Power is supplied by 4 electric motors operating on 600 Volts DC. The motors are each rated at 48 HP/36 KW in continuous service; and 55 HP/41KW for 1 hour. Electrical supply is by overhead wire and a single arm.
 

Click on the photo to see a larger image.

Photo of trolley #4607 in Toronto on 6/24/90.

   
Photo of the trolley on display in downtown Phoenix 6/2010.
   
Photo of the trolley on display in downtown Phoenix 6/2010.
   
Photo of the trolley on display in downtown Phoenix 6/2010.
   
Trolley being delivered to ARM on 6/26/2010.
   

December 22, 2012

After much work and a weather delay, today the new power pole platform was hoisted on to the roof of the Trolley and bolted into place. The work was done with technical direction help from the Halton County Radial Railway Museum in Ontario, Canada.

Twenty bolts. Forty new holes. Everyone of them lined up without any alteration. Add to that the availability of a boom truck, and you have a very good day.

More work is being done on the roof area and this does not complete that part of the project. But it is a big step. Stay tuned as we report on the progress. Better yet, come out and be a part of the volunteer project. And if the roof is not the place for you, there is a lot to be done at the "lower level".

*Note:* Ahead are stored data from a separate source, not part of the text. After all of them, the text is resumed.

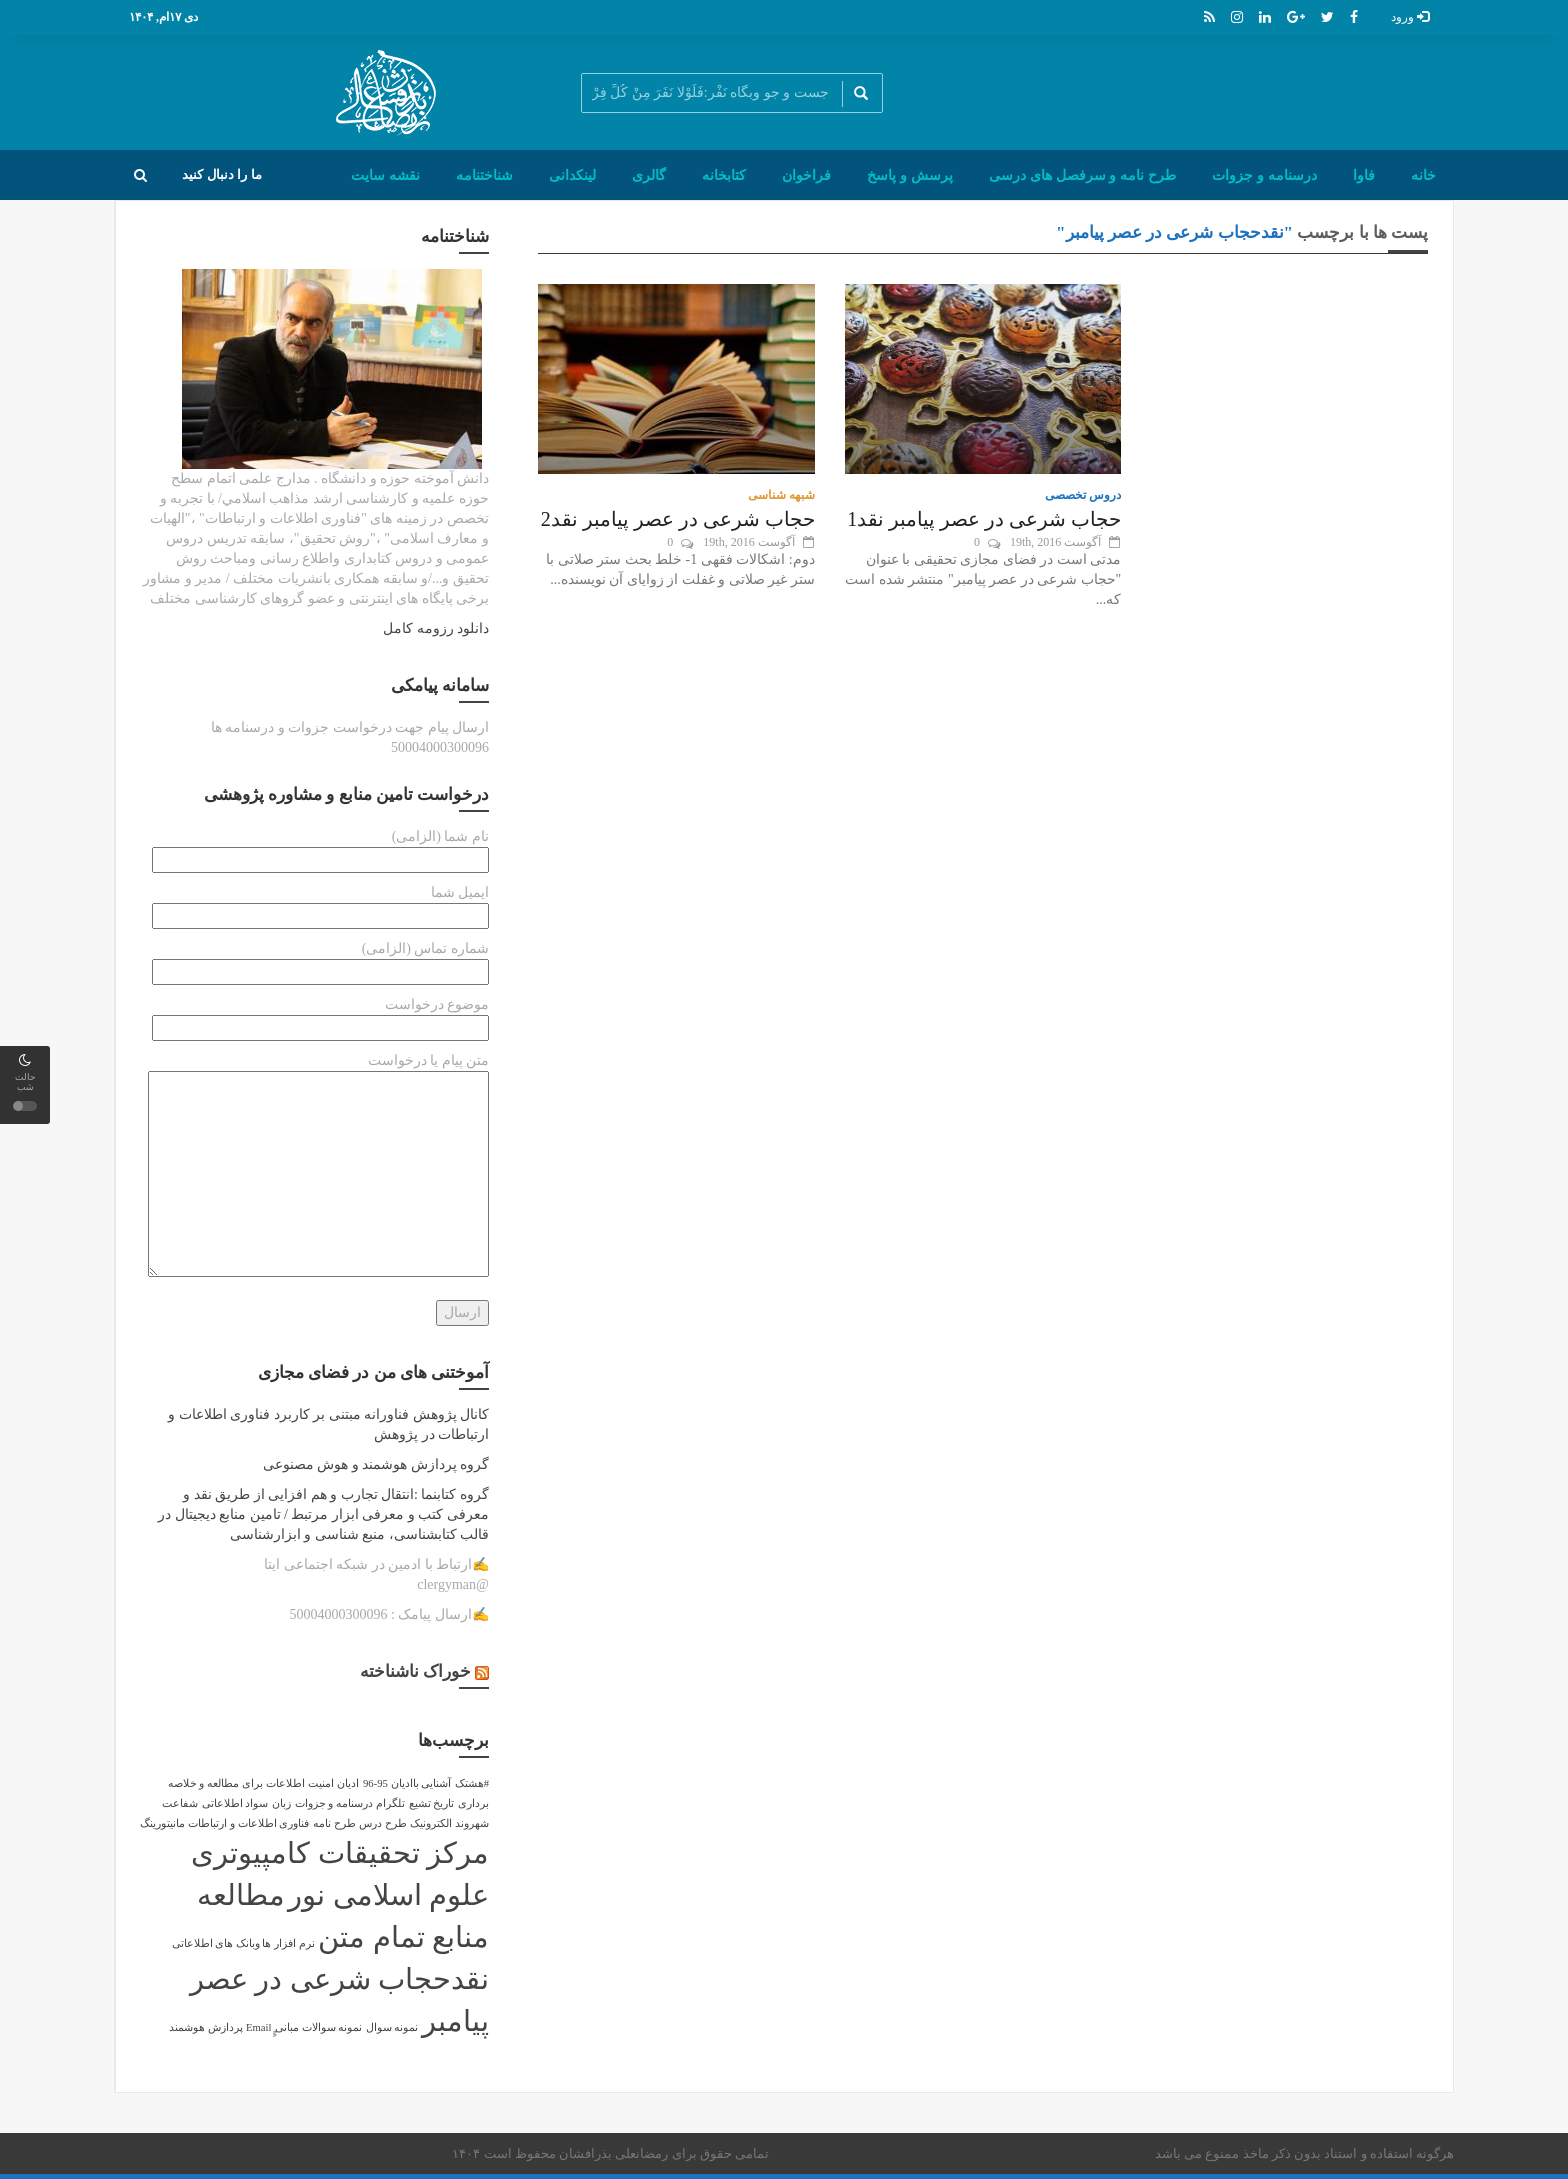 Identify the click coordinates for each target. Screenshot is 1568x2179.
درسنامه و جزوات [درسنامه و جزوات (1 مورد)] (334, 1803)
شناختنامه (484, 175)
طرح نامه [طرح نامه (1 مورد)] (334, 1823)
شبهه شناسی (781, 495)
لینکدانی (572, 175)
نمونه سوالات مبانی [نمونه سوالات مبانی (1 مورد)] (318, 2027)
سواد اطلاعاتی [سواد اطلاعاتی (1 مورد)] (235, 1803)
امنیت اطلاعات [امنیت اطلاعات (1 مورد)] (300, 1783)
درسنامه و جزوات (1264, 175)
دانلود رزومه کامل (436, 628)
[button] (140, 175)
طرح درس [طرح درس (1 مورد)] (383, 1823)
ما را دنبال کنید (222, 174)
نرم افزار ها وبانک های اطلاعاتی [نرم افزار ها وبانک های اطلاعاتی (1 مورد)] (243, 1943)
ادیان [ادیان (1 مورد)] (348, 1783)
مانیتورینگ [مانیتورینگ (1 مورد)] (162, 1823)
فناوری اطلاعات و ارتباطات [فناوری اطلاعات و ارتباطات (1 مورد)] (248, 1823)
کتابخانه (724, 175)
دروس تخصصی (1083, 495)
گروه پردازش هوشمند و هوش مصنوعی (376, 1464)
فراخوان (806, 175)
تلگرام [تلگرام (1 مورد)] (390, 1803)
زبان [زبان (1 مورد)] (281, 1803)
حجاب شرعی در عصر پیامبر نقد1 (984, 519)
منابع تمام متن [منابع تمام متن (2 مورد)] (403, 1937)
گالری (649, 175)
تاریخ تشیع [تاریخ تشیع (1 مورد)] (432, 1803)
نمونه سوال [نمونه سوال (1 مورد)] (392, 2027)
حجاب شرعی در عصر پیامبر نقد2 (678, 519)
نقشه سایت (385, 175)
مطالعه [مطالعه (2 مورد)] (241, 1895)
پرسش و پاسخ (910, 175)
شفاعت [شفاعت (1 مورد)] (180, 1803)
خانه (1423, 175)
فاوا (1364, 175)
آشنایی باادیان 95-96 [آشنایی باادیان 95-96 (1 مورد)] (407, 1783)
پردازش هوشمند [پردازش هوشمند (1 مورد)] (206, 2027)
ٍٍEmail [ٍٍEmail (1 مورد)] (258, 2027)
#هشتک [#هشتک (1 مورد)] (472, 1783)
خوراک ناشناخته (415, 1671)
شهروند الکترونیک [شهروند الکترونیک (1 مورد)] (449, 1823)
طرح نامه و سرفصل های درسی (1082, 175)
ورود (1410, 17)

12/22/12 - Power pole platform in place. 12/22/12 - Close up view of power pole platform.

August 31, 2012

The wood sub-structure is in the process of being replaced and as of this date the reassembly is continuing. The plan is to complete the assembly on the ground and then lift it into place on the roof. The area where it is secured needs to be reconfigured due to broken and frozen bolts, and we are awaiting advice from the Halton County museum as to their experienced method.